今回レビューするものはベース用マルチエフェクターとなるZOOM B1 FOURです。
主な仕様として
電源:DC9Vセンターマイナス 500mA、単三乾電池4本
重量:340g
サイズ:W130mm x D156mm x H42mm
デジタルエフェクター
となっています。
公式サイト
使用してみた感想としましては、決して100点満点の音というわけではありませんが、実用に耐えうるレベルのものという印象を受けました。やはり実機と比べるとロー感など惜しい部分はありますがセッティング次第では良いレベルまで作り込むことができます。予め用意されているプリセットでもベースを弾くことの楽しさを感じる音作りとなっています。

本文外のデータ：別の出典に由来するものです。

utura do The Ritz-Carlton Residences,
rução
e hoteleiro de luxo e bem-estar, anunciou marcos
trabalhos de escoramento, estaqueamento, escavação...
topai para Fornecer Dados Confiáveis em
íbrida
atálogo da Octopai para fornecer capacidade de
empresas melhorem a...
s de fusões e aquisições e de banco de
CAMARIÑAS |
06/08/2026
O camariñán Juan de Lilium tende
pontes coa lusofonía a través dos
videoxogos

チープな見た目に反して、B1 FOURが持つポテンシャルは高いです。
マルチエフェクターということでどうしても甘く見られてしまいますがこのサイズ、軽さでこれほどまでの実機の再現度まで辿り着いたのは革命では無いでしょうか。
こだわりぬいたペダルで組んだ大きくて重いエフェクターボードを運搬して、ライブ前に疲弊してしまい良い演奏が出来なかったなんてことになってしまったら元も子もないでしょう。

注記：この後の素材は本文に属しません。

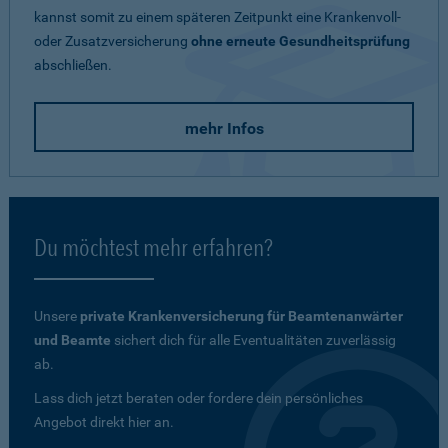
kannst somit zu einem späteren Zeitpunkt eine Krankenvoll-
oder Zusatzversicherung
ohne erneute Gesundheitsprüfung
abschließen.
mehr Infos
Du möchtest mehr erfahren?
Unsere
private Krankenversicherung für Beamtenanwärter
und Beamte
sichert dich für alle Eventualitäten zuverlässig
ab.
Lass dich jetzt beraten oder fordere dein persönliches
Angebot direkt hier an.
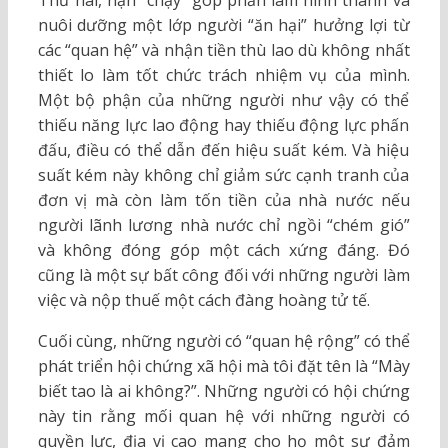
Thứ hai, nạn “chạy” góp phần làm hình thành và
nuôi dưỡng một lớp người “ăn hại” hưởng lợi từ
các “quan hệ” và nhận tiền thù lao dù không nhất
thiết lo làm tốt chức trách nhiệm vụ của mình.
Một bộ phận của những người như vậy có thể
thiếu năng lực lao động hay thiếu động lực phấn
đấu, điều có thể dẫn đến hiệu suất kém. Và hiệu
suất kém này không chỉ giảm sức cạnh tranh của
đơn vị mà còn làm tốn tiền của nhà nước nếu
người lãnh lương nhà nước chỉ ngồi “chém gió”
và không đóng góp một cách xứng đáng. Đó
cũng là một sự bất công đối với những người làm
việc và nộp thuế một cách đàng hoàng tử tế.
Cuối cùng, những người có “quan hệ rộng” có thể
phát triển hội chứng xã hội mà tôi đặt tên là “Mày
biết tao là ai không?”. Những người có hội chứng
này tin rằng mối quan hệ với những người có
quyền lực, địa vị cao mang cho họ một sự đảm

これを聞くと妥協案としてB1 FOURを選んだように思えますがそうではありません。こだわった結果としてこれを選んでもらいたいです。デジタルの恩恵として実機には無い機能が追加されていて調整がしやすくノイズレスで、コンパクトエフェクターを並べるよりも電源、断線リスクも少ないからです。

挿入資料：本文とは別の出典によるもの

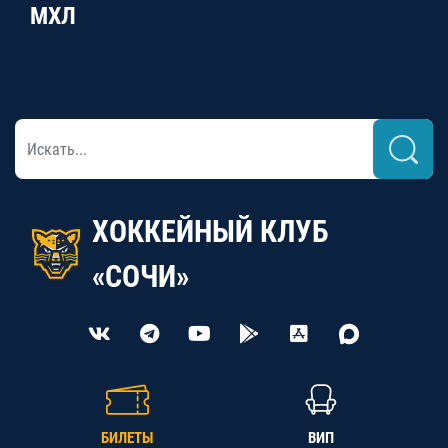
МХЛ
ХОККЕЙНЫЙ КЛУБ
«СОЧИ»
БИЛЕТЫ
ВИП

もちろんベースを始めたばかりの方の1台目、初めてのエフェクターにもおすすめできます。
他のZOOMのマルチエフェクターと比べてはしまいますがZOOM MS-60Bだとエフェクトのオンオフや切り替えなどがワンテンポ遅れてしか出来ませんでした。しかし今回、フットスイッチが2つになったことによりその操作性は向上しています。操作性という観点からみるとZOOM B3nには劣っているものの、そこまで多くを瞬時に切り替える必要のないベーシストの場合は不満は出ないと思います。
説明書を軽く流し読みして5分ほどで一通りの操作は可能になります。他のマルチエフェクターを触ったことがある方でしたら初見でも使いこなせると思います。
マルチエフェクターはよく直感的に操作できないといわれますが、B1 FOURに関してはそこまで複雑ではないでしょう。ただノブを回すだけのアナログエフェクターに比べれば手順は一つか二つは増えますが、ある程度慣れてしまえば思いのまま操作出来るでしょう。
モデリングされているエフェクトリストを見てもTECH21 SansAmp BASS DRIVER DIやMXR M80 Bass D.I.+、Darkglass Electronics MICROTUBES B7Kといった人気のプリアンプのモデリングが入っていて、他にも定番と呼べるエフェクターのモデリングは一通り入っています。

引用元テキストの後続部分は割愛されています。